Fluid will also be Matter compatible, and Ho claims that the introduction of the new smart home standard was one of the elements that enabled Fluid One to be developed. "When you have several devices, you realize the utility of our technology in being able to connect them," he explains. "Matter is unifying the smart home, so we'll be able to connect even more gadgets."

The Fluid One app locates smart gadgets by using battery-powered smart beacons placed throughout your house.

The disadvantages of Fluid are evident, if not lethal. It only works with iPhones, and you must keep your phone with you at all times. That was my major complaint when I tested RoomMe (a similar concept but utilizing Bluetooth). I don't want to have to go about my house holding my phone or even carrying it in my pocket.

Fluid would be more appealing if it worked with an Apple Watch. According to Sambhwani, it's not technically viable right now, but a future Apple upgrade might make it a reality.
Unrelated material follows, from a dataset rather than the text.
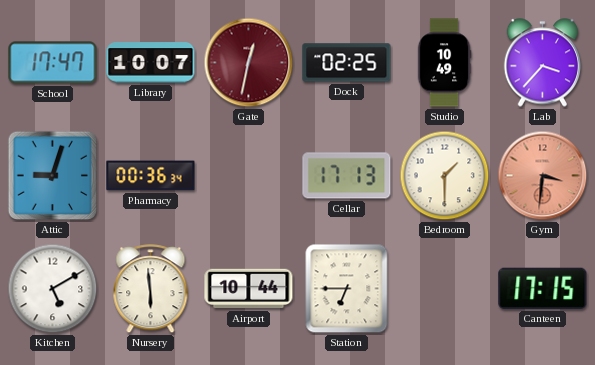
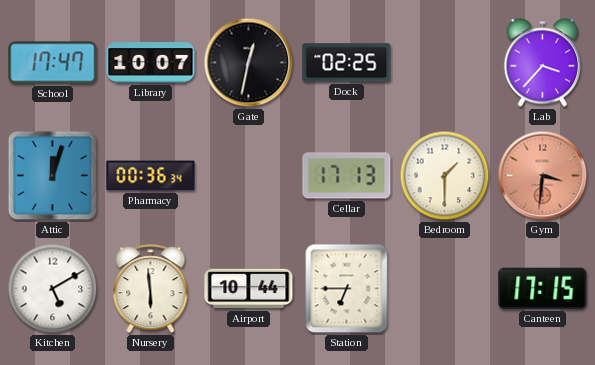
Gate dial: burgundy -> black
Studio: 10:49 -> none
Attic: 9:03 -> 12:03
In an ideal world, this type of technology would be incorporated into existing smart home gadgets. Sticking extra single-use, white plastic hubs and beacons about my house is not attractive (especially at $900). However, if every Thread boundary router also had a UWB chip, this would be a no-brainer, albeit perhaps prohibitively expensive.

The obvious solution is for Apple to adopt/develop this technology and transform their HomePod Minis into more multi-purpose beacons that use the capability of the existing UWB hardware — beyond simply streaming music from your phone to the smart speaker. If Apple is interested in this concept, I know a couple bright students they should speak with.